Actian Cloud Data Warehouse provides a place where you can create a true operational data warehouse (ODW) that addresses the need for operational analytics across your entire organization. Actian gives you data that is:

  • Current: Your business operates in real-time, you need a data warehouse solution that delivers data to your staff immediately. If you don’t have current data, you won’t be able to respond to threats and opportunities fast enough to maintain peak profitability and competitive advantage.
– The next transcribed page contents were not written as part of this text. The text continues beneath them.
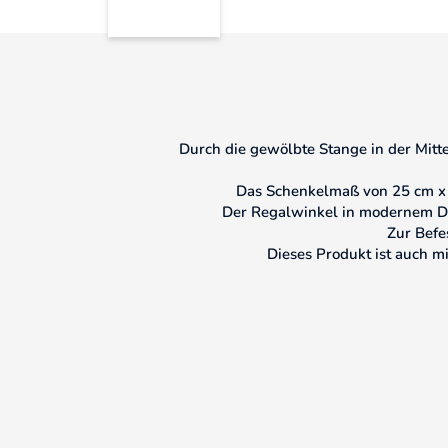
Durch die gewölbte Stange in der Mitt
Das Schenkelmaß von 25 cm x 2
Der Regalwinkel in modernem Des
Zur Befe
Dieses Produkt ist auch 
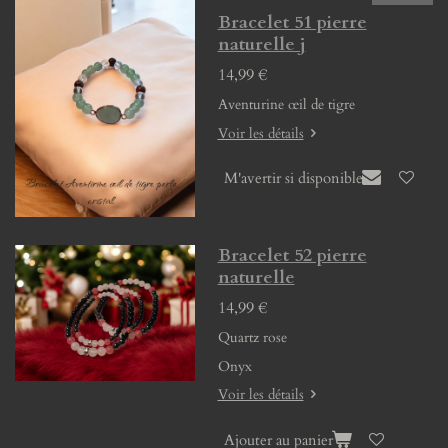
Bracelet 51 pierre
naturelle j
14,99 €
Aventurine œil de tigre
Voir les détails
M'avertir si disponible
Bracelet 52 pierre
naturelle
14,99 €
Quartz rose
Onyx
Voir les détails
Ajouter au panier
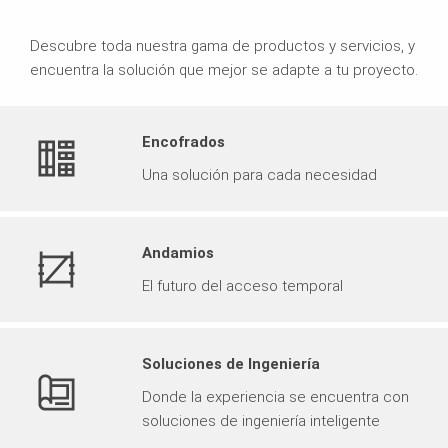
Descubre toda nuestra gama de productos y servicios, y
encuentra la solución que mejor se adapte a tu proyecto.
Encofrados
Una solución para cada necesidad
Andamios
El futuro del acceso temporal
Soluciones de Ingeniería
Donde la experiencia se encuentra con
soluciones de ingeniería inteligente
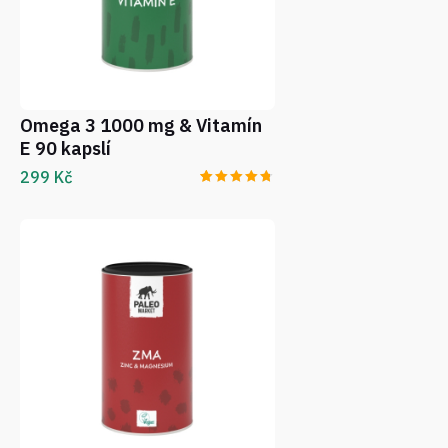
Omega 3 1000 mg & Vitamín
E 90 kapslí
299
Kč
Hodnoceno
3
4.67
z 5
na základě
hodnocení
zákazníků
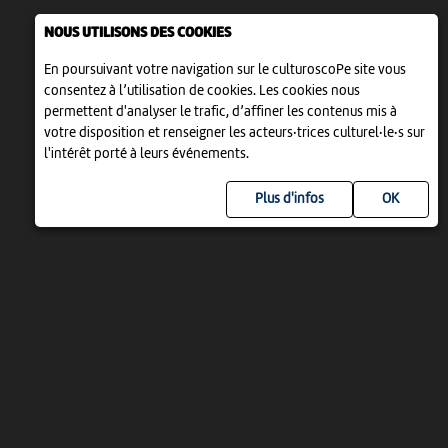
NOUS UTILISONS DES COOKIES
En poursuivant votre navigation sur le culturoscoPe site vous
consentez à l’utilisation de cookies. Les cookies nous
permettent d'analyser le trafic, d’affiner les contenus mis à
votre disposition et renseigner les acteurs·trices culturel·le·s sur
l'intérêt porté à leurs événements.
Plus d'infos
UN PROJET DE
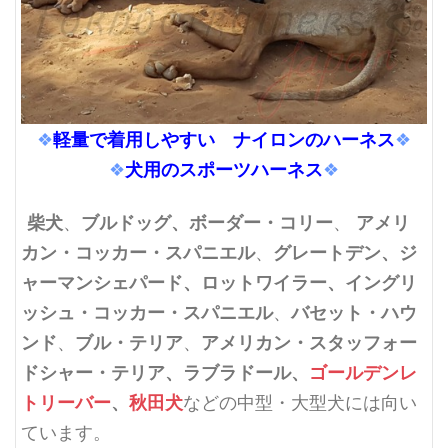
軽量で着用しやすい ナイロンのハーネス
❖
❖
犬用のスポーツハーネス
❖
❖
柴犬
ブルドッグ、ボーダー・コリー
アメリ
、
、
カン・コッカー・スパニエル
グレートデン、ジ
、
ャーマンシェパード、ロットワイラー、イングリ
ッシュ・コッカー・スパニエル
バセット・ハウ
、
ンド
ブル・テリア
アメリカン・スタッフォー
、
、
ドシャー・テリア
、ラブラドール、
ゴールデンレ
トリーバー
、
秋田犬
などの中型・大型犬には向い
ています。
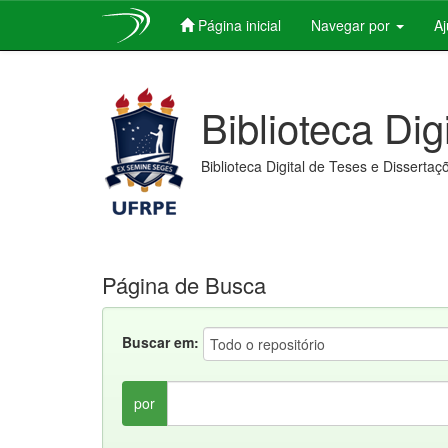
Página inicial
Navegar por
A
Skip
navigation
Biblioteca Dig
Biblioteca Digital de Teses e Dissertaç
Página de Busca
Buscar em:
por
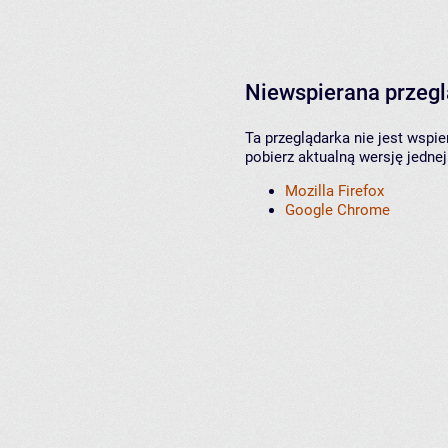
Niewspierana przeg
Ta przeglądarka nie jest wspi
pobierz aktualną wersję jednej
Mozilla Firefox
Google Chrome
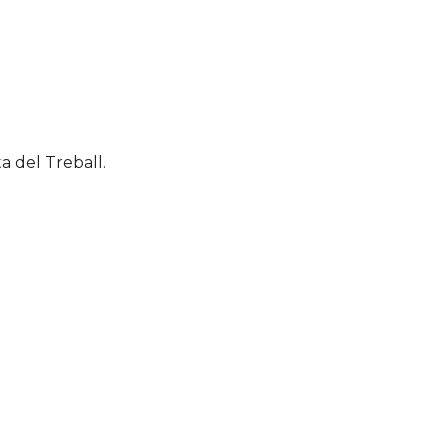
a del Treball.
  • Fast: Actian Data Platform is built on an underlying architecture optimized for analytic query performance. It requires little or no tuning for common workloads like indexing or aggregations, enabling you to implement it quickly and focus on rapid time to value for a large variety of data workloads.
  • Scalable: Actian scales to support large data volume with an economical and flexible storage layer and the ability to connect
  • Hybrid: Operates on-prem and in multiple cloud platforms.
  • Secure: Offers multiple data-protection mechanisms to fulfill enterprise security requirements and comply with tough regulatory environments.
  • Flexible: Offers flexible deployment options to support both your on-premises and multi-cloud needs.
  • Robust: Actian Data Platform is delivered as a fully-managed service to provide enterprise-level resiliency and manageability.